Enterprise drives vs. Nearline and Desktop drives are always a subject of conversation about whether they are worth it or not in both ends of the conversation. The point is that they all have a place, and they should be used there!
It’s always interesting to see the ‘new idea’ of using the cheaper drives in place of the enterprise to achieve the same thing. When you consider the type of drive and solution to solve the data protection of data centers, considerations like the sheer numbers, the entropy difference between the solution size with different drive types can be staggering small or unfortunately, very large, driving service costs constantly.

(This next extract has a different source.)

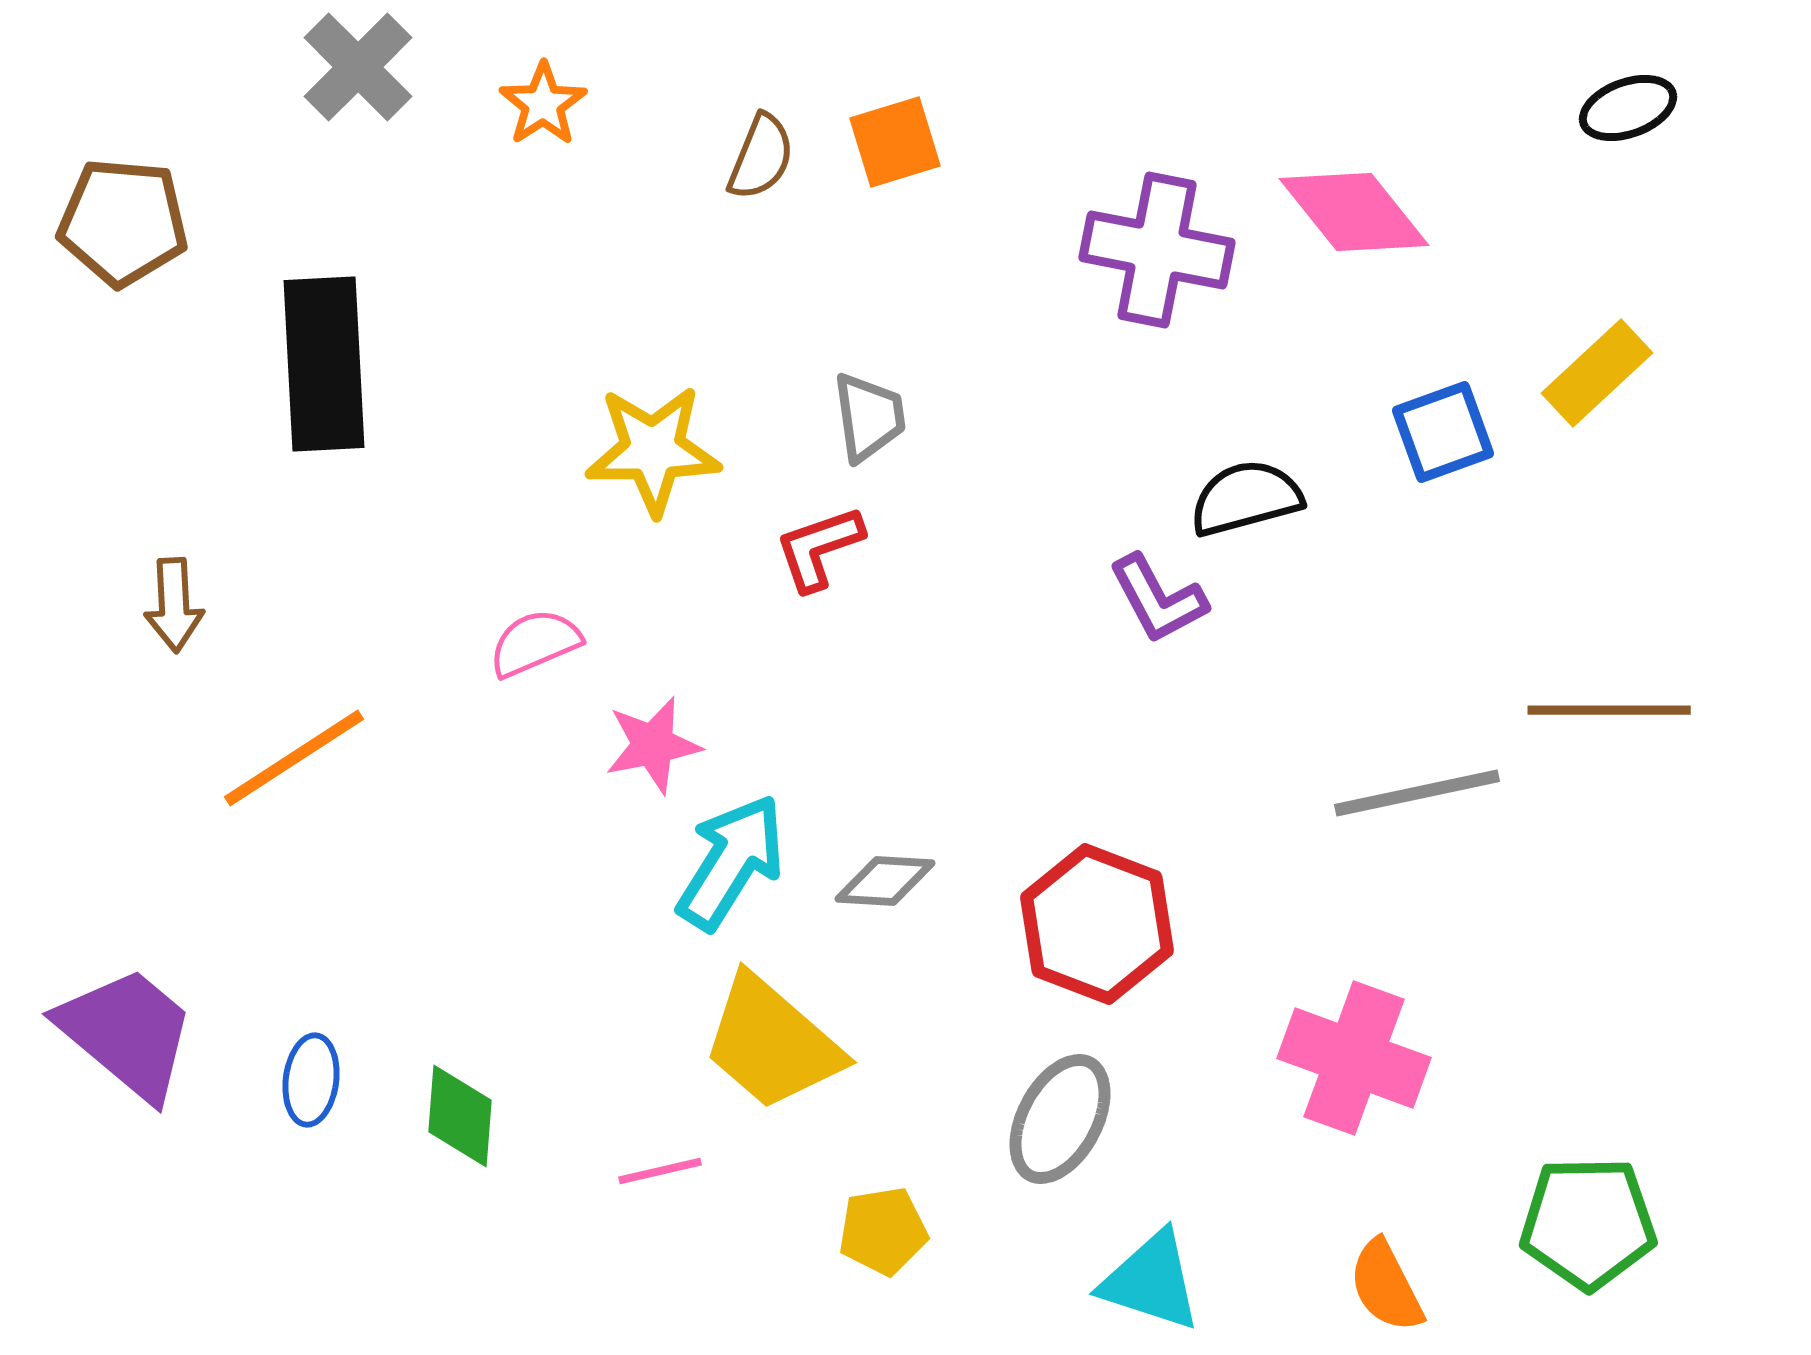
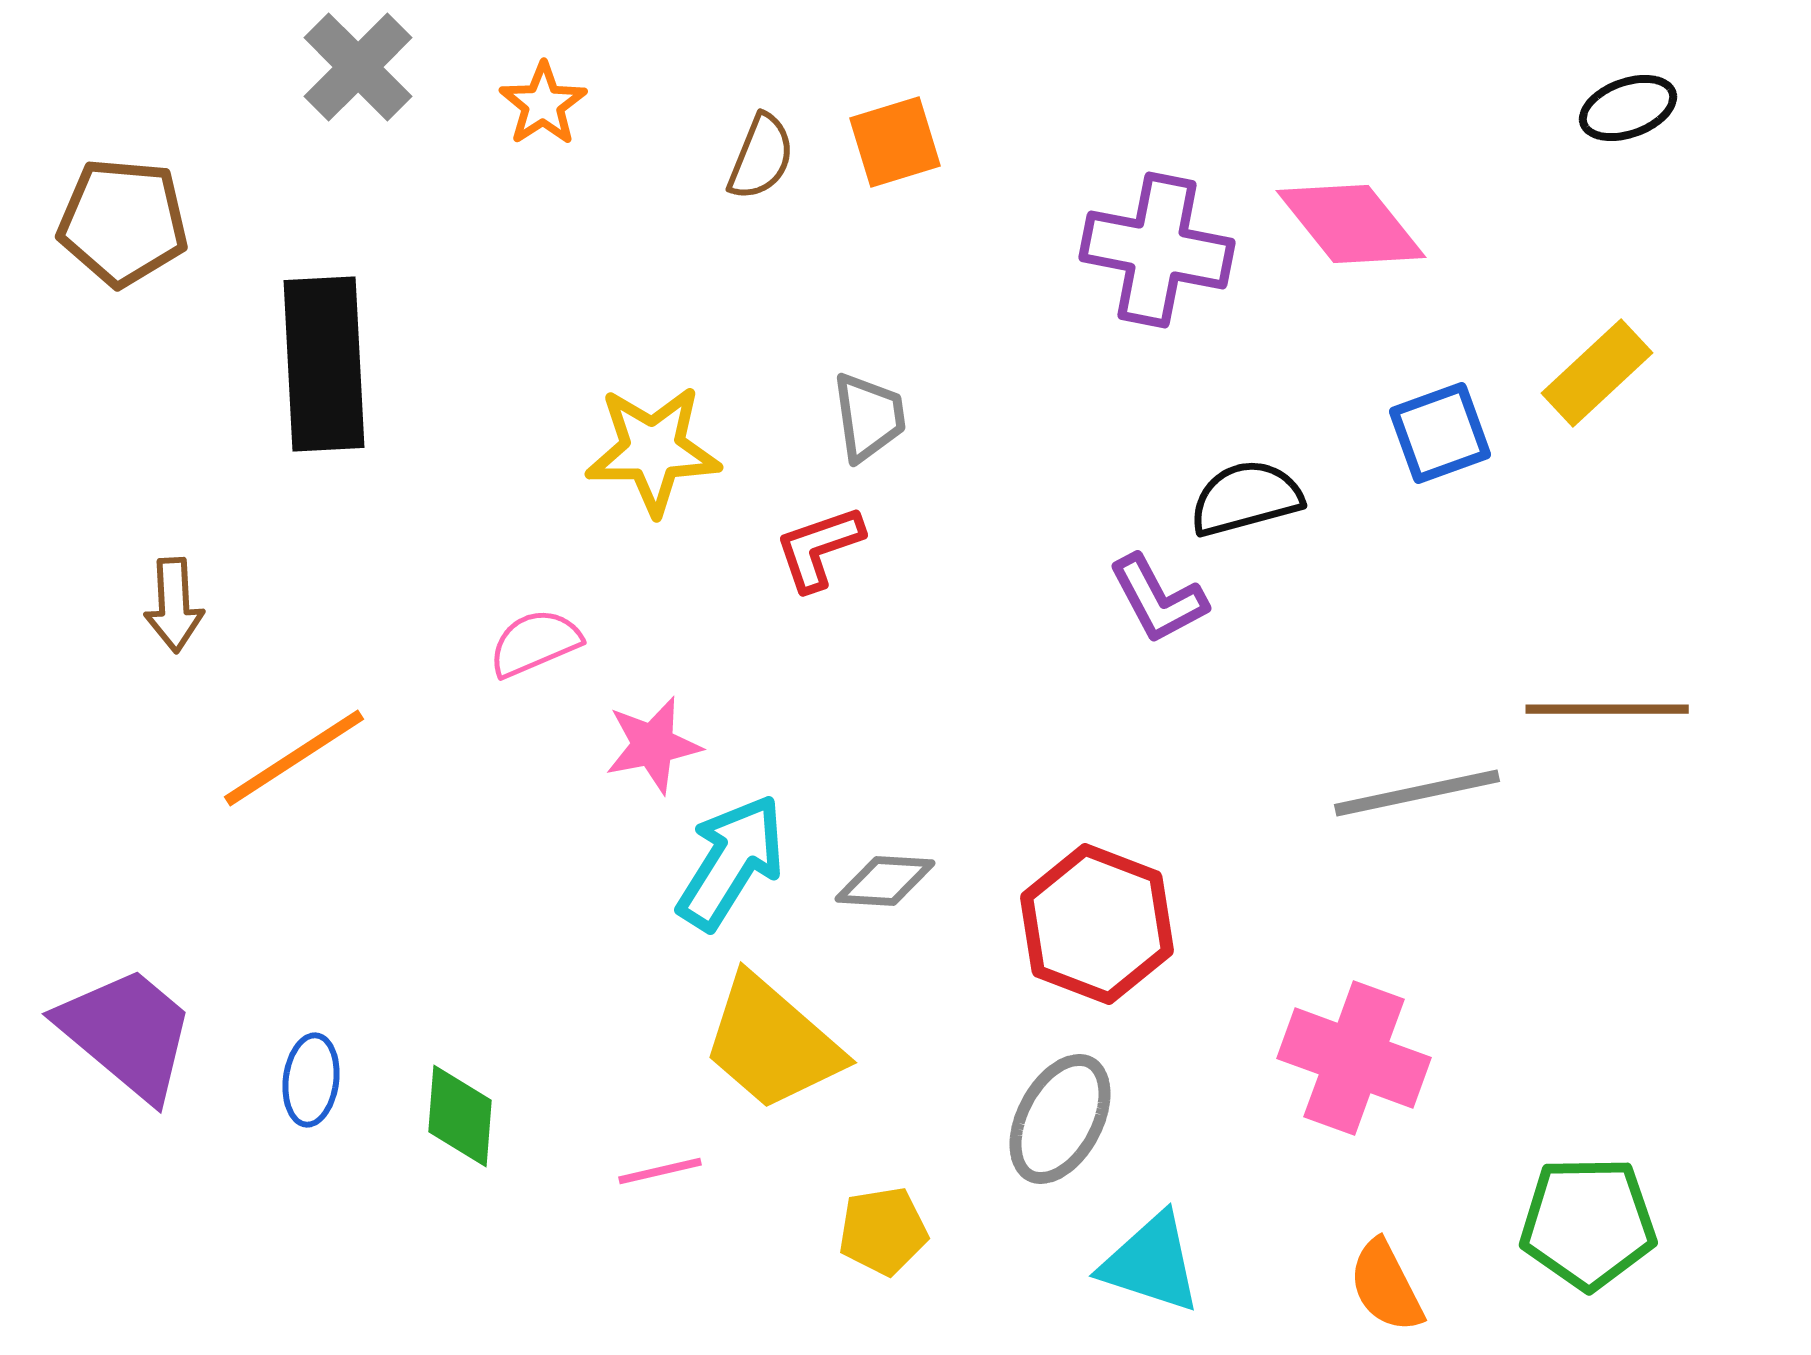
pink diamond: moved 3 px left, 12 px down
blue square: moved 3 px left, 1 px down
brown line: moved 2 px left, 1 px up
cyan triangle: moved 18 px up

A half-truth is that hard drives are unreliable. Well, if you believe the first one, this one leads to it directly and indirectly. Depending on different drive types, then service load, environmental conditions, and storage software in servers or arrays that interface with the drives, the pull rates of drives in the field would suggest they are just failing at a rate of almost 10%! This, when hard drives typically are specified at 1% failure rate if used in proper operating rate and environment.

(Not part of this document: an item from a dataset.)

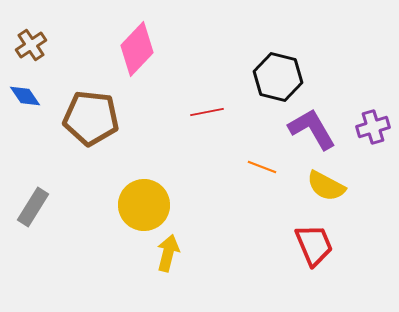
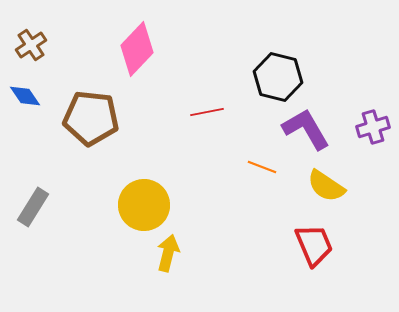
purple L-shape: moved 6 px left
yellow semicircle: rotated 6 degrees clockwise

To get specific (my daughter says nerdy), HDD (and SSD’s for that matter) have a specified duty cycle (amount used per day and how hard they are pushed) that the 1% failure rate specification comes from. It’s actually called the MTBF (mean time between failure) and typically manufacturers of drives strive for the 1 million hour number, after which there are diminishing returns on striving for more.

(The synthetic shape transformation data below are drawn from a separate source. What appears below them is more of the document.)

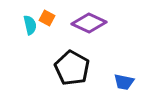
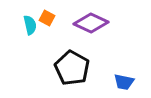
purple diamond: moved 2 px right
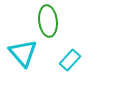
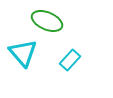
green ellipse: moved 1 px left; rotated 60 degrees counterclockwise
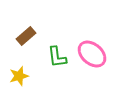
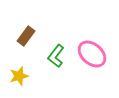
brown rectangle: rotated 12 degrees counterclockwise
green L-shape: moved 1 px left, 1 px up; rotated 45 degrees clockwise
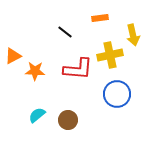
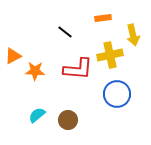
orange rectangle: moved 3 px right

Enterprise hard drives (also called mission critical) are rated at 24×7 usage at full-speed operation. This means using it all day every day for say a database that moves the heads around constantly. This generates the most heat and the most wear, depending on the type of environment the drives is contained within, enclosure wise. Nearline hard drives (also called business critical), are rated at about 30% duty cycle per day for their 1 million hour MTBF or 1% failure rate. This means it can be used about 24 hours a day at 30% usage without undue wear and commensurate failure rate. This type of drive is not for a database, rather for backup and archive. The 30% duty cycle relates to the type of environment the drive is supposed to be used within. If only it were true, and I’ll explain later.
The last type of HDD is the desktop drive, used for PC’s. This is what people normally think of when they talk about SATA drives. This is the cheap drive you find at the electronics store and wonder why when you buy drives from your storage vendor why they cost so much more. The cost difference is not at large as you think, but most vendors of storage do rake customer over the coals for enterprise and even nearline drives all for the sake of ‘extended testing.’ Suffice it to say, it’s basically a rip-off of the customers and does explain a lot of about some of the new data centers that chose to use the cheapest drives possible and just employ mass numbers with n-way RAID-1 while dealing with the massive fall out of drive failures from over used drives in bad environmental situations. Getting back to desktop drives, these drives are meant to be used no more than 8 hours per day period. The metrics used are based on long standing degrees of design discipline within drive manufacturers. This is the way they cut costs between the three basic drive types.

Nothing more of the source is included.